Everybody Wants You - Red Hearse

I know nothing about Jack Antonoff except that at one point I think he was dating Lena Dunham and then he cheated on her with Lorde (cheating is bad but good for him, to be honest), he's involved in making and producing a lot of pop stuff, and Red Hearse is his newest project. This song is a smooth, effortlessly chill earworm with tight production that makes me miss the soundtrack from The OC - where between that and the Veronica Mars soundtrack I used to find all my good music and new artists - immensely.



If I Can't Have You - Shawn Mendes

Sorry, not sorry. Listen, Shawn Mendes so tightly compressed and manufactured he's like a lab grown diamond, most of his music is dumb, and yet this is undeniably a bop.


I will not be made to feel guilty about this.



Album: Sucker Punch - Sigrid

(Standout Songs: Don't Feel Like Crying, In Vain, Don't Kill My Vibe)

Ingredients:

1 cup Robyn

2 tbsp Carly Rae Jepsen

Juice of 1 Imogen Heap, strained

Betty Who and/or Spice Girls (to taste)


Instructions:

Simmer on stove until all ingredients are soft and tender. Then, with immersion blender, blend until smooth. For best results, serve on days when strongly in need of an infusion of subtle yet unmistakable girl power.


Please be advised that this album will make you feel like you can punch through a wall and jump into a brightly colored cartoon teenage wonderland, and also that whatever you are doing at that moment you are absolutely and 110% pulling off, even if such confidence is tragically undeserved.



Dance Monkey - Tones and I

I take Lyfts to and from work, and I have learned a lot of things from my Lyft drivers. I have, for example, learned that "Julia" is a very popular name in Brazil, and if a Lyft driver comes from the next town over which is about 50% Brazilian immigrants, they'll get very excited about me and my existence, which is nice. I've also learned that a surprising number of people listen to NPR, and those who don't often have hit music stations on, probably because a reason you can list as a rider for giving five stars is "good music" and they figure that'll appeal to the general public the most.


This little ditty has played on those stations a LOT, and it's kind of a bop. It's the only song this year that I heard on the radio and went "I should track that down" for reasons that were not to make fun of it later. I know nothing about the artist, who is apparently jut one person from Australia, but I do know that this song sounds like if Amy Winehouse's voice sang Sia's music, and those are two great tastes that taste great together.



This Life - Vampire Weekend

As a proud practitioner and admirer of twee, I believe that tweeness has to be used wisely and well, like a potent aftershave.

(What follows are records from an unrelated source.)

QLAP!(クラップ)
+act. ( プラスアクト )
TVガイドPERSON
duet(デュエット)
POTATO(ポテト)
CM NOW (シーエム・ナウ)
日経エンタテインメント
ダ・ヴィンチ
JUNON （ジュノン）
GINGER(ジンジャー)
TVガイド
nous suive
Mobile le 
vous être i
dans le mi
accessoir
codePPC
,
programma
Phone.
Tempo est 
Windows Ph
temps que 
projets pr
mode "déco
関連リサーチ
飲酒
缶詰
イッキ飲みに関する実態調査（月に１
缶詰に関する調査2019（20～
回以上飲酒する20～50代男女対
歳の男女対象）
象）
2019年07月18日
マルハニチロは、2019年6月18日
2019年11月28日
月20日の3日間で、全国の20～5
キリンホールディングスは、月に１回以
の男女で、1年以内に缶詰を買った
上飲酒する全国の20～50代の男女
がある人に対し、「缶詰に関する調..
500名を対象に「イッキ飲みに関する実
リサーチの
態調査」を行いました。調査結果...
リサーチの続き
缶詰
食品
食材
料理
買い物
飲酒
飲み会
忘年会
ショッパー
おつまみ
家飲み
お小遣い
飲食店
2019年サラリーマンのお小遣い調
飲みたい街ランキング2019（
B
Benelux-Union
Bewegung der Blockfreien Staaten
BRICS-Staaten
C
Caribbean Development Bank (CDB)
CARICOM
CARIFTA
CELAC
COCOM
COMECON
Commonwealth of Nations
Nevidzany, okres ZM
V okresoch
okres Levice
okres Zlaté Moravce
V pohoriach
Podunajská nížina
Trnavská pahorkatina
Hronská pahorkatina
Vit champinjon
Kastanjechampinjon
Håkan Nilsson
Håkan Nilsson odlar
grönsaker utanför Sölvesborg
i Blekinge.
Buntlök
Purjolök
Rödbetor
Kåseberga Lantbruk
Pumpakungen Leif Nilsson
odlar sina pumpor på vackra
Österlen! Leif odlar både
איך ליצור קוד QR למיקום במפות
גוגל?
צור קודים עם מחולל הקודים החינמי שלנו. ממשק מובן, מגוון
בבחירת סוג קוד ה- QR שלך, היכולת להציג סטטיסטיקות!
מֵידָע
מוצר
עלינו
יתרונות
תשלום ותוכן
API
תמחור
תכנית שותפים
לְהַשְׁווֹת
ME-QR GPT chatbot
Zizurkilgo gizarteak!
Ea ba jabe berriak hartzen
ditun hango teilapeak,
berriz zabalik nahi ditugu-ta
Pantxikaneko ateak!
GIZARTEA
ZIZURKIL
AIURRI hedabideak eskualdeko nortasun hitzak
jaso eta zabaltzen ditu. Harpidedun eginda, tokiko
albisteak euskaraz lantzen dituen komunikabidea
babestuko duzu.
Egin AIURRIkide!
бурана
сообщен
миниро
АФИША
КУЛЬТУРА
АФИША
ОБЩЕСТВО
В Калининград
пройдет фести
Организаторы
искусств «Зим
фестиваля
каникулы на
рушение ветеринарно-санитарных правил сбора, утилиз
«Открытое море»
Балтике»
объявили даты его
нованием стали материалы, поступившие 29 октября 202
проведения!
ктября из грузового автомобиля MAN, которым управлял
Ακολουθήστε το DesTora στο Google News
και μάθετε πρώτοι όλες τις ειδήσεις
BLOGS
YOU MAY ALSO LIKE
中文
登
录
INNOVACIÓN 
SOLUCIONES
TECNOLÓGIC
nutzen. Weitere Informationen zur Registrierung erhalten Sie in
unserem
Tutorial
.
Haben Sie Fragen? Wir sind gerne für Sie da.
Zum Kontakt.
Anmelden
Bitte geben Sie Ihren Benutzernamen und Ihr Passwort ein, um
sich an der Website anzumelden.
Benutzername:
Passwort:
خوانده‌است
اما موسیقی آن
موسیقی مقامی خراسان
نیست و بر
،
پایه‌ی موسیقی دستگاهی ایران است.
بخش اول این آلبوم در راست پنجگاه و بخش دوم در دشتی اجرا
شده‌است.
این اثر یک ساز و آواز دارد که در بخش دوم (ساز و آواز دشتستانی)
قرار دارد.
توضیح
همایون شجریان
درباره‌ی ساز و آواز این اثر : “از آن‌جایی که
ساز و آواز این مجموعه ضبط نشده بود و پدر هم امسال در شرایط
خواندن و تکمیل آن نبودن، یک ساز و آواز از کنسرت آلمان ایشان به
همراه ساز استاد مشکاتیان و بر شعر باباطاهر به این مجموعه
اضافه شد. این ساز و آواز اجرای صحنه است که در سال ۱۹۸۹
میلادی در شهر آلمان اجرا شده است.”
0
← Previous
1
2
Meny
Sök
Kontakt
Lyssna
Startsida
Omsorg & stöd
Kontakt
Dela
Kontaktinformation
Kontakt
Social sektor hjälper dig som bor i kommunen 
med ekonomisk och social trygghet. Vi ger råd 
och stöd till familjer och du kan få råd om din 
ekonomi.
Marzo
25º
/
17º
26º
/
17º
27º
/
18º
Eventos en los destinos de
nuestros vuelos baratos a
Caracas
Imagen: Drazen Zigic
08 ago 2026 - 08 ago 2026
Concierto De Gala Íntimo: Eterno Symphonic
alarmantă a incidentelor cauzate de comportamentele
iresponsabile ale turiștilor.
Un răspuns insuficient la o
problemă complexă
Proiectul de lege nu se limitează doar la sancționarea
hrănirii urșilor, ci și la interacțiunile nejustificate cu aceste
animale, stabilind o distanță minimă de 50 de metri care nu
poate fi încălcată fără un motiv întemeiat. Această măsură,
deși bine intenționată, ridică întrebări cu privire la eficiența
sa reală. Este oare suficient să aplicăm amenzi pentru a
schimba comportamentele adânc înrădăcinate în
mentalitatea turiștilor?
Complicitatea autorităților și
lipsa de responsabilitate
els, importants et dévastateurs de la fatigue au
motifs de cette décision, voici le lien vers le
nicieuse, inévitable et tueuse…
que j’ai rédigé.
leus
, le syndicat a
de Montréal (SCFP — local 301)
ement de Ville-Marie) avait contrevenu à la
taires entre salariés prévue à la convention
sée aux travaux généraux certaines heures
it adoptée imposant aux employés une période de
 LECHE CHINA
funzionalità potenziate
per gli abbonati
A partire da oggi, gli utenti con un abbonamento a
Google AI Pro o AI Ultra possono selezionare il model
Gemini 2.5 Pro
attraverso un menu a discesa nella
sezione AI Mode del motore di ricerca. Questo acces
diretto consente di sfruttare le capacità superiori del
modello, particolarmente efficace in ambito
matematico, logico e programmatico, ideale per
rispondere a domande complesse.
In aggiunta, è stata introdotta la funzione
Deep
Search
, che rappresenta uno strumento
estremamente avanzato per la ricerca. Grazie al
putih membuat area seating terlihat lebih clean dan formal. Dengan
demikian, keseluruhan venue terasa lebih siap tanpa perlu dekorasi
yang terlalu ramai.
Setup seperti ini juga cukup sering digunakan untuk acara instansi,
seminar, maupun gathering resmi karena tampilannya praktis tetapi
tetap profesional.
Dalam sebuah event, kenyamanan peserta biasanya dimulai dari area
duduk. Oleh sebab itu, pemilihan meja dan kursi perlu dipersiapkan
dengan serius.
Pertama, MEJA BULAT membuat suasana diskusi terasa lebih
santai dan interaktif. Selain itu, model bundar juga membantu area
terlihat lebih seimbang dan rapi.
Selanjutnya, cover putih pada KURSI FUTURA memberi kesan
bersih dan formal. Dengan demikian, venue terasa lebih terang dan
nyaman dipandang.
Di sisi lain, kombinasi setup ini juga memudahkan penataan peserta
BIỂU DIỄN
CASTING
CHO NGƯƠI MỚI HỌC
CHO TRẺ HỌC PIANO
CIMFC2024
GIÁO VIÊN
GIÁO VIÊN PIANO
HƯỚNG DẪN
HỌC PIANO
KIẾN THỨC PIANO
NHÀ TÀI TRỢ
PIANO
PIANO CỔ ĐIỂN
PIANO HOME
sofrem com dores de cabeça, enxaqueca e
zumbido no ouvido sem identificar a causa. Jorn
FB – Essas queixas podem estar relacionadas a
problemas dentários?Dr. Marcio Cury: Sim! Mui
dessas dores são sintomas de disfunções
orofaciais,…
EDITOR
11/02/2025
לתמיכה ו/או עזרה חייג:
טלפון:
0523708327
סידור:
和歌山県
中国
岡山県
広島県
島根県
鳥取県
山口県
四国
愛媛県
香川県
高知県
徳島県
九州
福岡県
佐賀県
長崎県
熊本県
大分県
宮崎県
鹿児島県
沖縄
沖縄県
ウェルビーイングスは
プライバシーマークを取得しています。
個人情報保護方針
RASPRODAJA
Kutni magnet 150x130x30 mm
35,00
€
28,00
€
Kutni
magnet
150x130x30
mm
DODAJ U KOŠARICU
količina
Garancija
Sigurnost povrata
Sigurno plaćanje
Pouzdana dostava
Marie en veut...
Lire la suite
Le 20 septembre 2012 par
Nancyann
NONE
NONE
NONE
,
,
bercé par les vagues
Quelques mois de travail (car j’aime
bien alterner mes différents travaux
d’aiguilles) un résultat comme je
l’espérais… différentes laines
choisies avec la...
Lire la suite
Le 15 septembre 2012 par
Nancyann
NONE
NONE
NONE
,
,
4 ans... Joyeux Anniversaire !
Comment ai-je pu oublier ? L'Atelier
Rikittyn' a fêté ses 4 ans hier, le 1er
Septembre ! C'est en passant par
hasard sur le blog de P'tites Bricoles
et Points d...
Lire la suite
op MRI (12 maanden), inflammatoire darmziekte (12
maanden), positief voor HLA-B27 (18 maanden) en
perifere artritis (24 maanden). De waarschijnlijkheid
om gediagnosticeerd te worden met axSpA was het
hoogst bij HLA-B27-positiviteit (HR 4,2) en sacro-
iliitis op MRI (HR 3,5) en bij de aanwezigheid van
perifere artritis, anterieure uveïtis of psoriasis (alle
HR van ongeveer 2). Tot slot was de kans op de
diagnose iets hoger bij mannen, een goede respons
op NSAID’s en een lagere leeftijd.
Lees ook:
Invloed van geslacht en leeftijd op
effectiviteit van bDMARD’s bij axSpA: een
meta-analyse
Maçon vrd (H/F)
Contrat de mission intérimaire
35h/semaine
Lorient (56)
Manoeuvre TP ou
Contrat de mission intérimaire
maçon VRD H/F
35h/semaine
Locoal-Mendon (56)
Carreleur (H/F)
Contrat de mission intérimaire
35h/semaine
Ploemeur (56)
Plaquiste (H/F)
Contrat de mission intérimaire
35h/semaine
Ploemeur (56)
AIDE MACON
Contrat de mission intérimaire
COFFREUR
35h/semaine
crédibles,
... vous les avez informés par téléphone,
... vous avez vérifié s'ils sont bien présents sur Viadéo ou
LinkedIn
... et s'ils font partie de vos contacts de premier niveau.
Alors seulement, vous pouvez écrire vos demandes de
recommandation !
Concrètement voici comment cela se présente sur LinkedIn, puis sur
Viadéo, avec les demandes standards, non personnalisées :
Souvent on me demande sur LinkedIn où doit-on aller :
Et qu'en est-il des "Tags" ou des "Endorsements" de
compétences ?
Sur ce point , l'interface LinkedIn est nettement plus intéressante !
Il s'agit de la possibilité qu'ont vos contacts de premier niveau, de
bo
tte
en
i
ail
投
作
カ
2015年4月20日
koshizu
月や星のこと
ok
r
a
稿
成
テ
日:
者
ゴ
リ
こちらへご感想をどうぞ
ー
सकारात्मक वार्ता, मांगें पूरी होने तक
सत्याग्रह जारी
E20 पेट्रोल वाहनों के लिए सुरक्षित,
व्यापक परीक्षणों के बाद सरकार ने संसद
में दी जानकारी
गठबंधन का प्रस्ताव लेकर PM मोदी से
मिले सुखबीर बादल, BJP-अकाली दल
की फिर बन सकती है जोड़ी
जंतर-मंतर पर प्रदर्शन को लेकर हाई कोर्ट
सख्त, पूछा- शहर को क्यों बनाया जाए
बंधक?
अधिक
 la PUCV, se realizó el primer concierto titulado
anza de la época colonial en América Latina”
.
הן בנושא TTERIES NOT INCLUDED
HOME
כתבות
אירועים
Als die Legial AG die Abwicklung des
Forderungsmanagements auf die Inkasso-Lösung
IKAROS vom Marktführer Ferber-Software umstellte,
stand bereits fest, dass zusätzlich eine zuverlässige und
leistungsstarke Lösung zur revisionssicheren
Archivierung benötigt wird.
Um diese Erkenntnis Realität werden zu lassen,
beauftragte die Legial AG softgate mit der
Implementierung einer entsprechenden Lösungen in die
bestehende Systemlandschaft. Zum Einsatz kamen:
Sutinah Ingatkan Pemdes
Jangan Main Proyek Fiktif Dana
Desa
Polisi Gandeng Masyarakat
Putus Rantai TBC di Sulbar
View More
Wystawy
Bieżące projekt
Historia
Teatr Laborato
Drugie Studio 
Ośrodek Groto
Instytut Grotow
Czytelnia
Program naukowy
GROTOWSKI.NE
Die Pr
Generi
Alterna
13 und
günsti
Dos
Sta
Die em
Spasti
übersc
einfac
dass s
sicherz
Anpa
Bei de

Vampire Weekend are much more liberal users of twee, but I feel on this track they really nailed the essence when twee works best, which is when dealing with a certain level of first world nihilism. This track is about a truly terrible person bumping up against the self-awareness needed to realize how easy their life has been and how they have squandered that privilege with terrible behavior. But, in spite of this epiphany that just might make them bearable, they're firmly committed to remaining in their pastel-colored and bougie world. It uses twee to great sarcastic effect and is, as the kids these days might say, very much a 2019 vibe.